The uncertain environment has prompted David Dilley of Bonita Springs, Fla., to trade more frequently. The 76-year-old retiree believes there has been a "sea change" in economic philosophy -- shifting from private enterprise to a command-and-control economy. "The long-term market gains that we've had in the past will not occur until that reverts and we get back free enterprise," he says. So, while he had considered himself a longtime buy-and-hold investor, he's now trading Canadian oil trusts in his E*Trade account several times a week. Mr. Dilley didn't provide exact numbers but says he's beating the broader market averages so far this year.

In another sign that investors are getting more speculative, the most widely held stocks in investors' accounts at discount brokerage firms Sharebuilder, TradeKing and Firstrade Securities Inc. are the same ones that are under the most pressure, including Citigroup Inc., American International Group Inc., Ford Motor Co., General Electric Co., and Bank of America Corp. By contrast, the most popular stocks a year ago were Apple Inc., Google Inc., Microsoft Corp. and the like.

"We see a lot of people trying to ride the waves of stocks with no long-term vision," says TradeKing Chief Executive Don Montanaro. "They're so low-priced -- and it's nothing for these stocks to move 40% or 50% in a week."

Sue Cirillo of Pelham Manor, N.Y., used to hold on to household names such as Apple. But last fall, she sold some of her longtime holdings, moved to cash and started trading. "The difference between now and then is that when I've made money, I take it off the table and look for the next opportunity," says the 47-year-old music producer. "Before, I was more focused on companies that I felt were going to be profitable." Now, she pays attention to daily market swings, subscribes to online advice services such as Mr. Parness's for trading ideas, and has recently learned to short stocks.
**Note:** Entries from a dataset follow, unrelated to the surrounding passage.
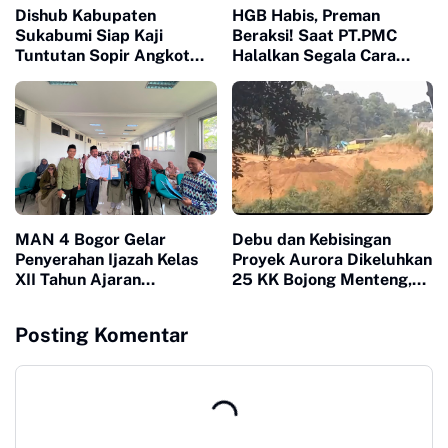
Dishub Kabupaten
HGB Habis, Preman
Sukabumi Siap Kaji
Beraksi! Saat PT.PMC
Tuntutan Sopir Angkot
Halalkan Segala Cara
Terkait Perpanjangan
Injak-Injak Petani Bogor di
Trayek hingga Stasiun
Depan Penguasa yang
Cicurug
Bungkam
MAN 4 Bogor Gelar
Debu dan Kebisingan
Penyerahan Ijazah Kelas
Proyek Aurora Dikeluhkan
XII Tahun Ajaran
25 KK Bojong Menteng,
2025/2026, Tegaskan
Warga Minta Pengembang
Pentingnya Sinergi
Turun Tangan
Posting Komentar
Madrasah dan Keluarga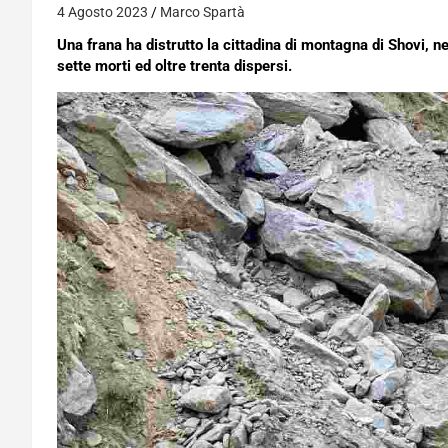
4 Agosto 2023
Marco Spartà
Una frana ha distrutto la cittadina di montagna di Shovi, ne
sette morti ed oltre trenta dispersi.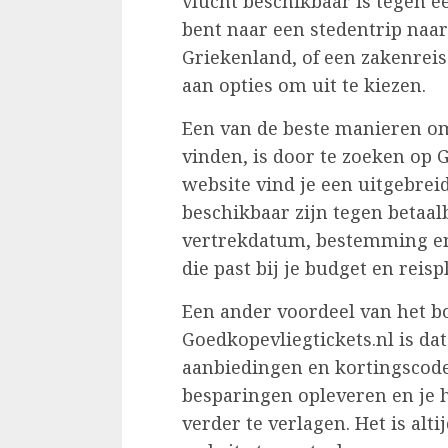
vlucht beschikbaar is tegen ee
bent naar een stedentrip naar 
Griekenland, of een zakenreis 
aan opties om uit te kiezen.
Een van de beste manieren om
vinden, is door te zoeken op 
website vind je een uitgebreid
beschikbaar zijn tegen betaalb
vertrekdatum, bestemming en 
die past bij je budget en reis
Een ander voordeel van het b
Goedkopevliegtickets.nl is dat
aanbiedingen en kortingscode
besparingen opleveren en je h
verder te verlagen. Het is al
Mark Swenson of southern New Hampshire says he typically trades with exchange-traded funds, instead of buying individual stocks. The 40-year-old says he started trading for the first time last October, in part to generate additional income in case his work as a plumber dried up. Although he says he got "slaughtered" when he first started trading, he says that he has since made up much of that initial loss and that it's easier for him to trade than do nothing.

"I could no longer stomach it -- watching my money disappear," he says. "For right now, it's a traders' market. Until I get the sense that the market is on the rise, I generally don't plan on doing any buying and holding -- not for the long term."

Others got tired of paying their advisers. Last June, Linda Smith of Denver fired her broker, saying it was a waste of money to pay her adviser 1.5% in annual fees for picking mutual funds she believed she could pick herself. "No one on this planet knows better what to do with my finances than me," says the 53-year-old.

For the year, she figures her portfolio is up about 5%, including the interest from her CDs. "Nobody can time the market 100% correctly 100% of the time," she says. "However, that doesn't mean you can't get lucky now and then."